**The task:** Pictures stay out; everything else in the records below is to be repeated exactly.

↓↓↓

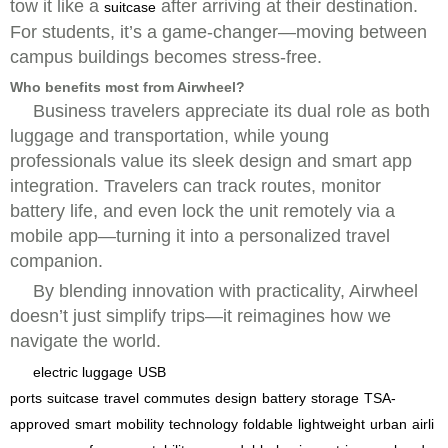
tow it like a
after arriving at their destination.
suitcase
For students, it’s a game-changer—moving between
campus buildings becomes stress-free.
Who benefits most from Airwheel?
Business travelers appreciate its dual role as both
luggage and transportation, while young
professionals value its sleek design and smart app
integration. Travelers can track routes, monitor
battery life, and even lock the unit remotely via a
mobile app—turning it into a personalized travel
companion.
By blending innovation with practicality, Airwheel
doesn’t just simplify trips—it reimagines how we
navigate the world.
electric luggage
USB
ports
suitcase
travel
commutes
design
battery
storage
TSA-
approved
smart
mobility
technology
foldable
lightweight
urban
airli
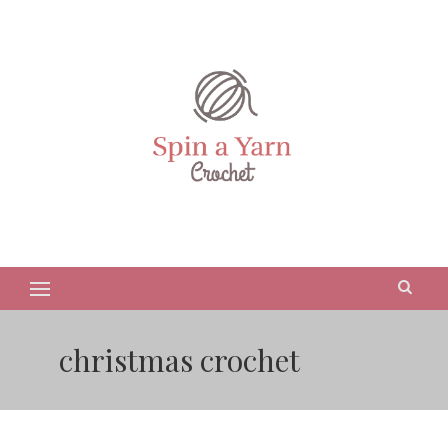
christmas crochet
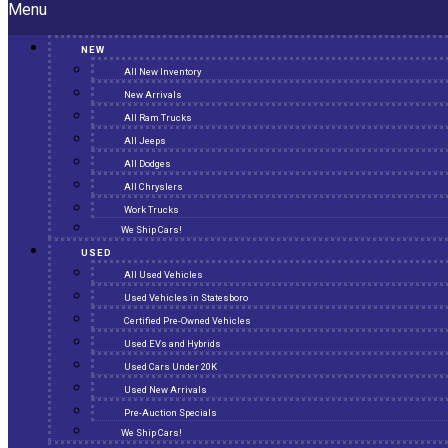
Menu
NEW
All New Inventory
New Arrivals
All Ram Trucks
All Jeeps
All Dodges
All Chryslers
Work Trucks
We Ship Cars!
USED
All Used Vehicles
Used Vehicles in Statesboro
Certified Pre-Owned Vehicles
Used EVs and Hybrids
Used Cars Under 20K
Used New Arrivals
Pre-Auction Specials
We Ship Cars!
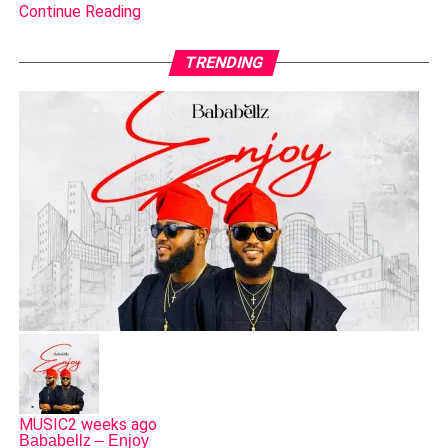
Continue Reading
TRENDING
MUSIC
2 weeks ago
Bababellz – Enjoy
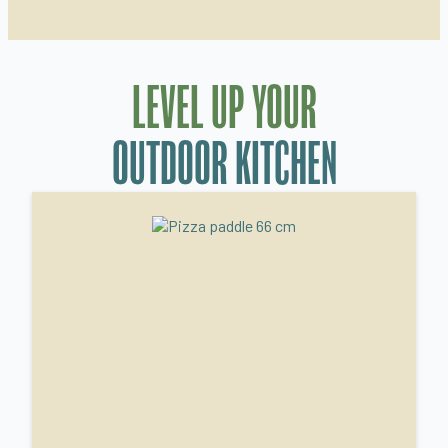
LEVEL UP YOUR
OUTDOOR KITCHEN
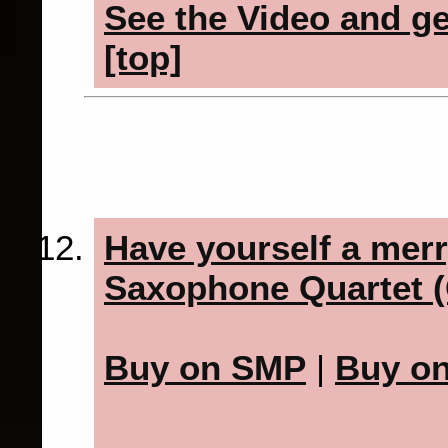
See the Video and get
[top]
Have yourself a merry
Saxophone Quartet (
Buy on SMP
|
Buy o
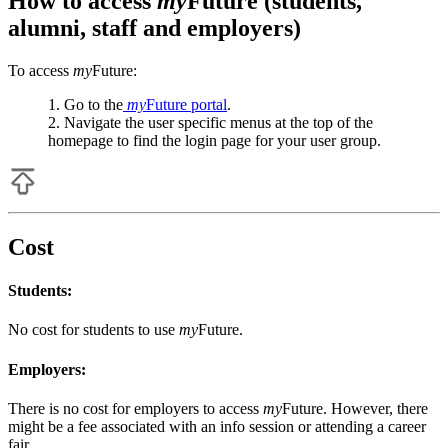
How to access
my
Future (students,
alumni, staff and employers)
To access
my
Future:
Go to the
my
Future portal
.
Navigate the user specific menus at the top of the
homepage to find the login page for your user group.
Cost
Students:
No cost for students to use
my
Future.
Employers:
There is no cost for employers to access
my
Future.
However, there
might be a fee associated with an info session or attending a career
fair.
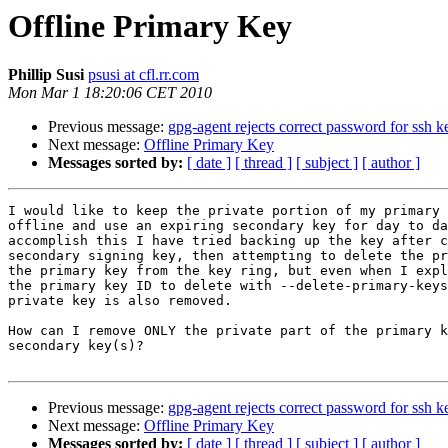
Offline Primary Key
Phillip Susi
psusi at cfl.rr.com
Mon Mar 1 18:20:06 CET 2010
Previous message:
gpg-agent rejects correct password for ssh k
Next message:
Offline Primary Key
Messages sorted by:
[ date ]
[ thread ]
[ subject ]
[ author ]
I would like to keep the private portion of my primary 
offline and use an expiring secondary key for day to da
accomplish this I have tried backing up the key after c
secondary signing key, then attempting to delete the pr
the primary key from the key ring, but even when I expl
the primary key ID to delete with --delete-primary-keys
private key is also removed.

How can I remove ONLY the private part of the primary k
secondary key(s)?

Previous message:
gpg-agent rejects correct password for ssh k
Next message:
Offline Primary Key
Messages sorted by:
[ date ]
[ thread ]
[ subject ]
[ author ]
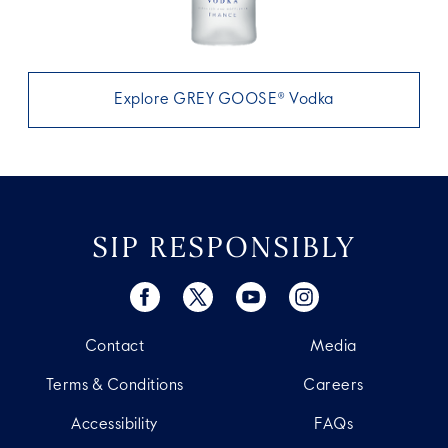
Explore GREY GOOSE® Vodka
SIP RESPONSIBLY
Contact
Media
Terms & Conditions
Careers
Accessibility
FAQs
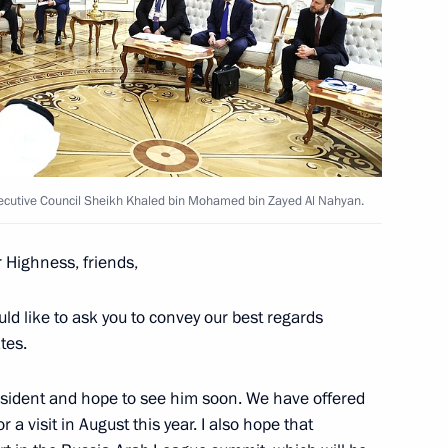
ent of the UAE Mohamed bin
ecutive Council Sheikh Khaled bin Mohamed bin Zayed Al Nahyan.
r Highness, friends,
esident Mohamed bin Zayed Al
would like to ask you to convey our best regards
tes.
esident and hope to see him soon. We have offered
 a visit in August this year. I also hope that
esident Mohamed bin Zayed Al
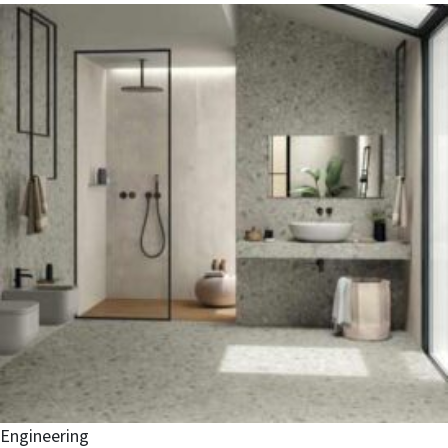
Engineering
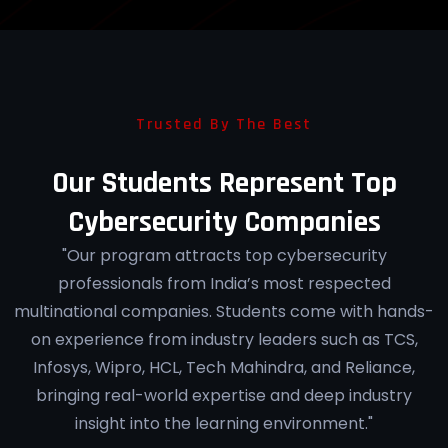
Trusted By The Best
Our Students Represent Top
Cybersecurity Companies
"Our program attracts top cybersecurity
professionals from India’s most respected
multinational companies. Students come with hands-
on experience from industry leaders such as TCS,
Infosys, Wipro, HCL, Tech Mahindra, and Reliance,
bringing real-world expertise and deep industry
insight into the learning environment."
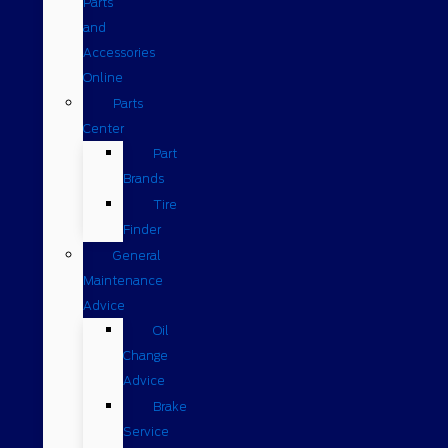
Parts
and
Accessories
Online
Parts
Center
Part
Brands
Tire
Finder
General
Maintenance
Advice
Oil
Change
Advice
Brake
Service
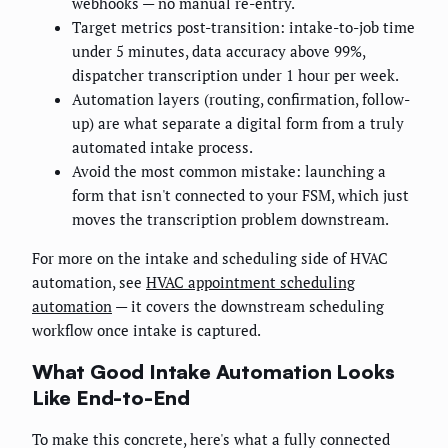
webhooks — no manual re-entry.
Target metrics post-transition: intake-to-job time
under 5 minutes, data accuracy above 99%,
dispatcher transcription under 1 hour per week.
Automation layers (routing, confirmation, follow-
up) are what separate a digital form from a truly
automated intake process.
Avoid the most common mistake: launching a
form that isn't connected to your FSM, which just
moves the transcription problem downstream.
For more on the intake and scheduling side of HVAC
automation, see
HVAC appointment scheduling
automation
— it covers the downstream scheduling
workflow once intake is captured.
What Good Intake Automation Looks
Like End-to-End
To make this concrete, here's what a fully connected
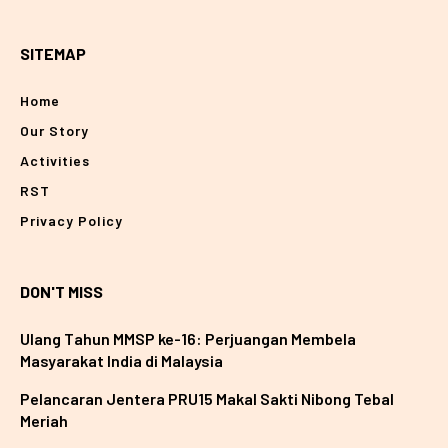
SITEMAP
Home
Our Story
Activities
RST
Privacy Policy
DON'T MISS
Ulang Tahun MMSP ke-16: Perjuangan Membela
Masyarakat India di Malaysia
Pelancaran Jentera PRU15 Makal Sakti Nibong Tebal
Meriah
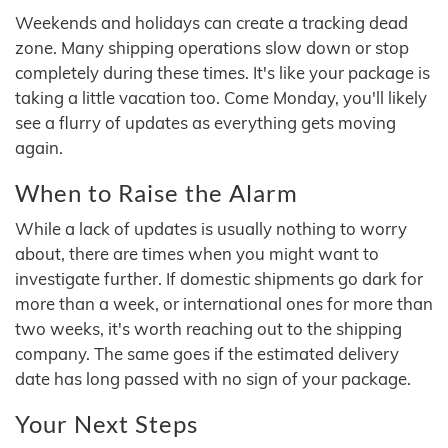
Weekends and holidays can create a tracking dead
zone. Many shipping operations slow down or stop
completely during these times. It's like your package is
taking a little vacation too. Come Monday, you'll likely
see a flurry of updates as everything gets moving
again.
When to Raise the Alarm
While a lack of updates is usually nothing to worry
about, there are times when you might want to
investigate further. If domestic shipments go dark for
more than a week, or international ones for more than
two weeks, it's worth reaching out to the shipping
company. The same goes if the estimated delivery
date has long passed with no sign of your package.
Your Next Steps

↑↑↑

**Response to the exercise:**
tow it like a
after arriving at their destination.
suitcase
For students, it’s a game-changer—moving between
campus buildings becomes stress-free.
Who benefits most from Airwheel?
Business travelers appreciate its dual role as both
luggage and transportation, while young
professionals value its sleek design and smart app
integration. Travelers can track routes, monitor
battery life, and even lock the unit remotely via a
mobile app—turning it into a personalized travel
companion.
By blending innovation with practicality, Airwheel
doesn’t just simplify trips—it reimagines how we
navigate the world.
electric luggage
USB
ports
suitcase
travel
commutes
design
battery
storage
TSA-
approved
smart
mobility
technology
foldable
lightweight
urban
airli
christmas crochet
Menu
NEW
All New Inventory
New Arrivals
All Ram Trucks
All Jeeps
All Dodges
All Chryslers
Work Trucks
We Ship Cars!
USED
All Used Vehicles
Used Vehicles in Statesboro
Certified Pre-Owned Vehicles
Used EVs and Hybrids
Used Cars Under 20K
Used New Arrivals
Pre-Auction Specials
We Ship Cars!
Continue Reading
TRENDING
MUSIC
2 weeks ago
Bababellz – Enjoy
LEVEL UP YOUR
OUTDOOR KITCHEN
See the Video and get
[top]
Have yourself a merry
Saxophone Quartet (
Buy on SMP
|
Buy o
How to access
my
Future (students,
alumni, staff and employers)
To access
my
Future:
Go to the
my
Future portal
.
Navigate the user specific menus at the top of the
homepage to find the login page for your user group.
Cost
Students:
No cost for students to use
my
Future.
Employers:
There is no cost for employers to access
my
Future.
However, there
might be a fee associated with an info session or attending a career
fair.
Offline Primary Key
Phillip Susi
psusi at cfl.rr.com
Mon Mar 1 18:20:06 CET 2010
Previous message:
gpg-agent rejects correct password for ssh k
Next message:
Offline Primary Key
Messages sorted by:
[ date ]
[ thread ]
[ subject ]
[ author ]
I would like to keep the private portion of my primary 
offline and use an expiring secondary key for day to da
accomplish this I have tried backing up the key after c
secondary signing key, then attempting to delete the pr
the primary key from the key ring, but even when I expl
the primary key ID to delete with --delete-primary-keys
private key is also removed.

How can I remove ONLY the private part of the primary k
secondary key(s)?

Previous message:
gpg-agent rejects correct password for ssh k
Next message:
Offline Primary Key
Messages sorted by:
[ date ]
[ thread ]
[ subject ]
[ author ]
Explore GREY GOOSE® Vodka
SIP RESPONSIBLY
Contact
Media
Terms & Conditions
Careers
Accessibility
FAQs
ent of the UAE Mohamed bin
ecutive Council Sheikh Khaled bin Mohamed bin Zayed Al Nahyan.
r Highness, friends,
esident Mohamed bin Zayed Al
would like to ask you to convey our best regards
tes.
esident and hope to see him soon. We have offered
 a visit in August this year. I also hope that
esident Mohamed bin Zayed Al
Engineering
Trusted By The Best
Our Students Represent Top
Cybersecurity Companies
"Our program attracts top cybersecurity
professionals from India’s most respected
multinational companies. Students come with hands-
on experience from industry leaders such as TCS,
Infosys, Wipro, HCL, Tech Mahindra, and Reliance,
bringing real-world expertise and deep industry
insight into the learning environment."
Parts
and
Accessories
Online
Parts
Center
Part
Brands
Tire
Finder
General
Maintenance
Advice
Oil
Change
Advice
Brake
Service
webhooks — no manual re-entry.
Target metrics post-transition: intake-to-job time
under 5 minutes, data accuracy above 99%,
dispatcher transcription under 1 hour per week.
Automation layers (routing, confirmation, follow-
up) are what separate a digital form from a truly
automated intake process.
Avoid the most common mistake: launching a
form that isn't connected to your FSM, which just
moves the transcription problem downstream.
For more on the intake and scheduling side of HVAC
automation, see
HVAC appointment scheduling
automation
— it covers the downstream scheduling
workflow once intake is captured.
What Good Intake Automation Looks
Like End-to-End
To make this concrete, here's what a fully connected
SITEMAP
Home
Our Story
Activities
RST
Privacy Policy
DON'T MISS
Ulang Tahun MMSP ke-16: Perjuangan Membela
Masyarakat India di Malaysia
Pelancaran Jentera PRU15 Makal Sakti Nibong Tebal
Meriah
Weekends and holidays can create a tracking dead
zone. Many shipping operations slow down or stop
completely during these times. It's like your package is
taking a little vacation too. Come Monday, you'll likely
see a flurry of updates as everything gets moving
again.
When to Raise the Alarm
While a lack of updates is usually nothing to worry
about, there are times when you might want to
investigate further. If domestic shipments go dark for
more than a week, or international ones for more than
two weeks, it's worth reaching out to the shipping
company. The same goes if the estimated delivery
date has long passed with no sign of your package.
Your Next Steps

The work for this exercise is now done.